* Data records *
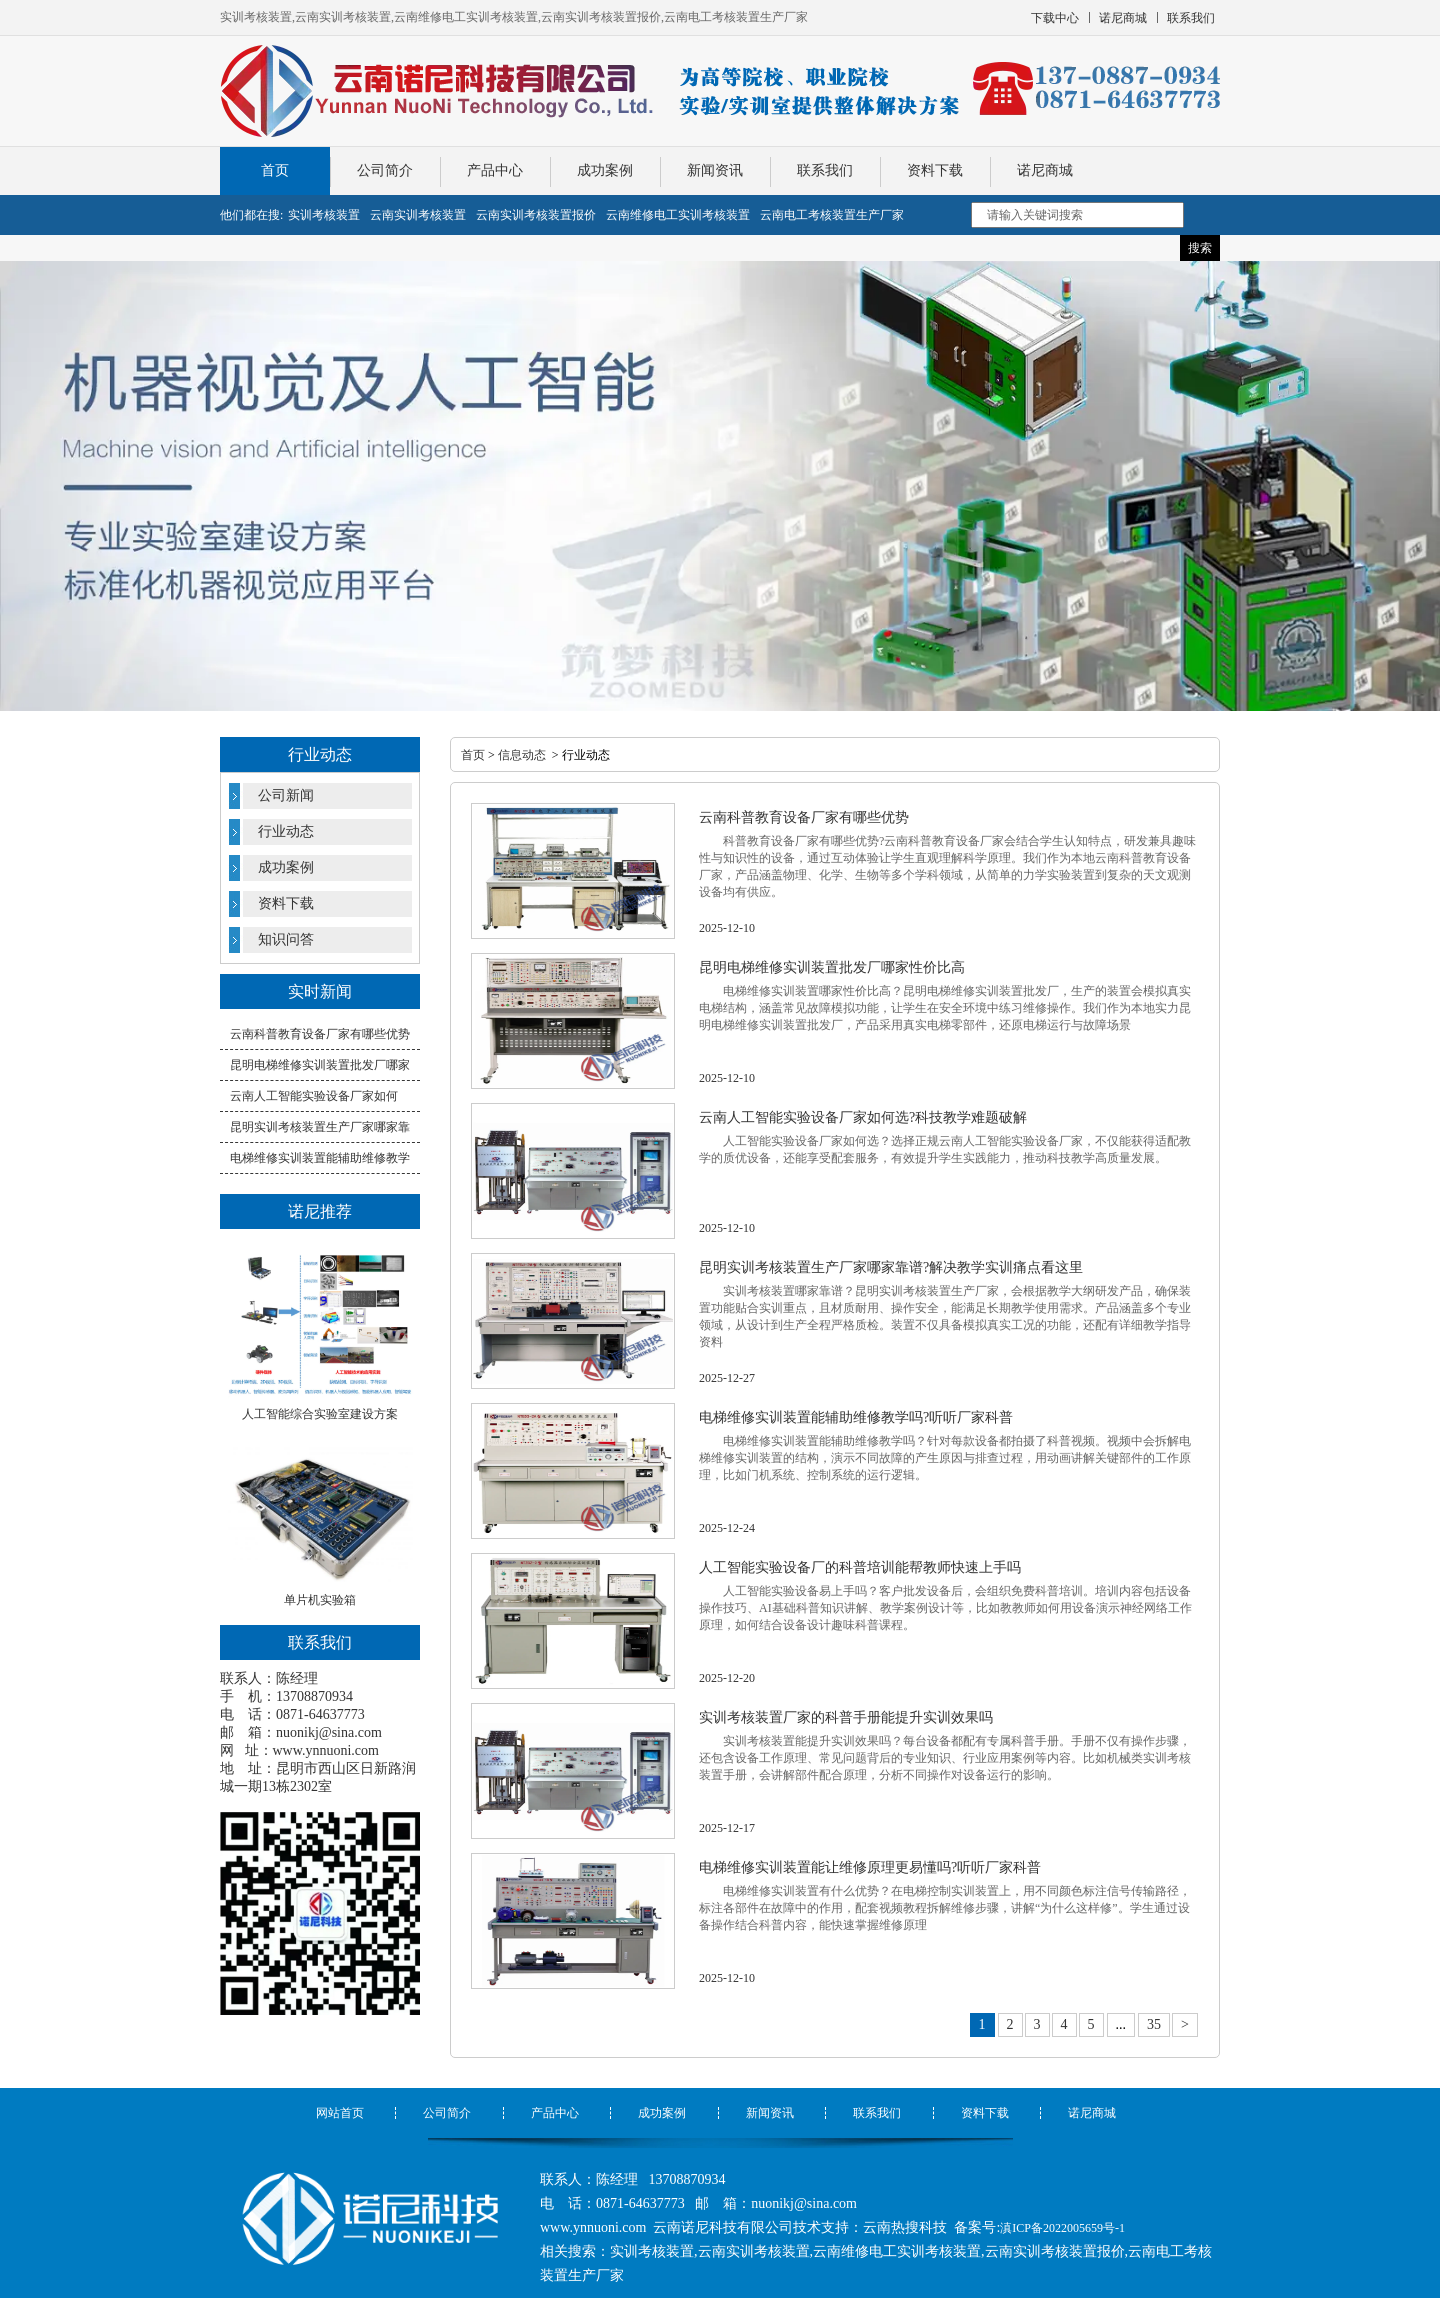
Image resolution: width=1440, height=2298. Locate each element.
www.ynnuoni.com (326, 1750)
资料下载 (935, 170)
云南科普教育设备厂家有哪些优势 (320, 1034)
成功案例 (605, 170)
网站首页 (340, 2113)
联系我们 (825, 170)
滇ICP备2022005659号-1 (1062, 2228)
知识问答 (286, 939)
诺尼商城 (1045, 170)
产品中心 (495, 170)
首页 (275, 170)
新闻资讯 (715, 170)
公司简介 (385, 170)
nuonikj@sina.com (329, 1732)
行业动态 (286, 831)
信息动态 (522, 755)
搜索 (1200, 248)
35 (1154, 2024)
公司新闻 (286, 795)
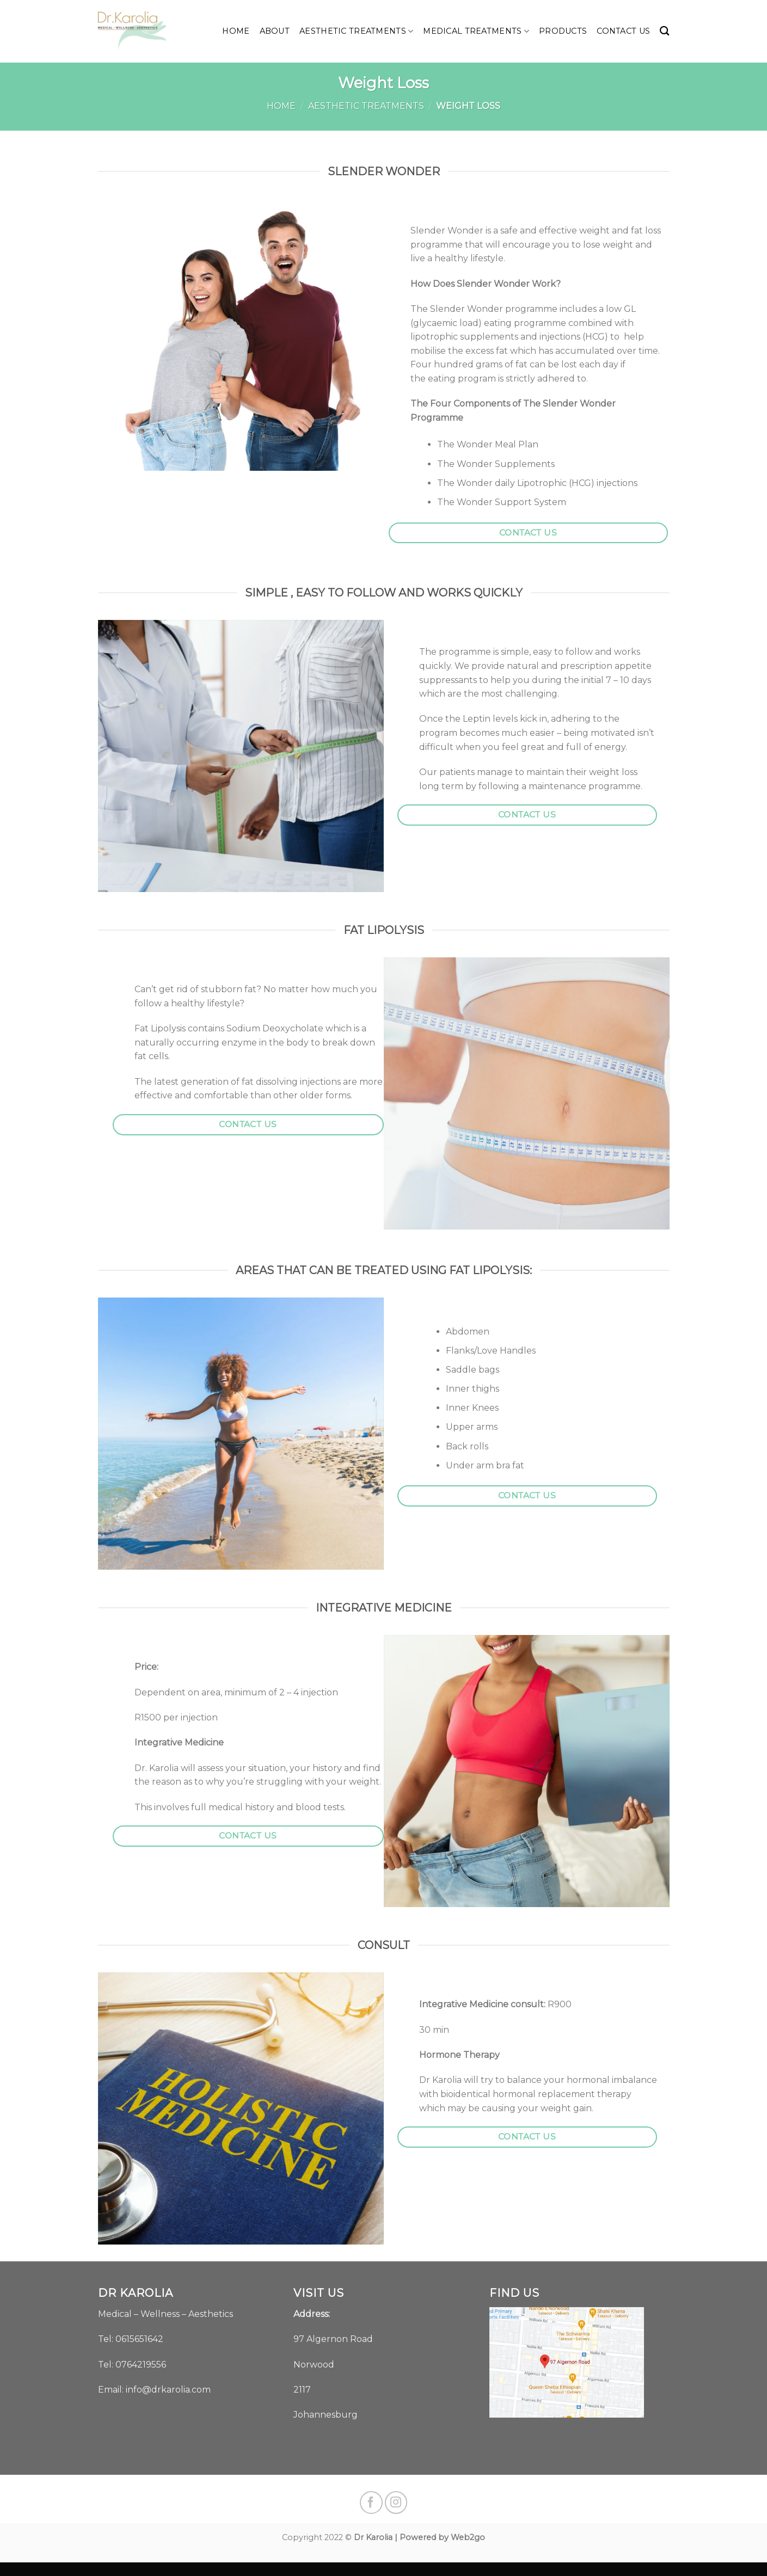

* Exercise goal *
Skip the images and set down the rest of the data unchanged.

* Task output *
Image resolution: width=1440, height=2298. Locate each element.
www.ynnuoni.com (326, 1750)
资料下载 (935, 170)
云南科普教育设备厂家有哪些优势 (320, 1034)
成功案例 (605, 170)
网站首页 (340, 2113)
联系我们 (825, 170)
滇ICP备2022005659号-1 (1062, 2228)
知识问答 (286, 939)
诺尼商城 (1045, 170)
产品中心 (495, 170)
首页 (275, 170)
新闻资讯 (715, 170)
公司简介 (385, 170)
nuonikj@sina.com (329, 1732)
行业动态 (286, 831)
信息动态 (522, 755)
搜索 (1200, 248)
35 (1154, 2024)
公司新闻 (286, 795)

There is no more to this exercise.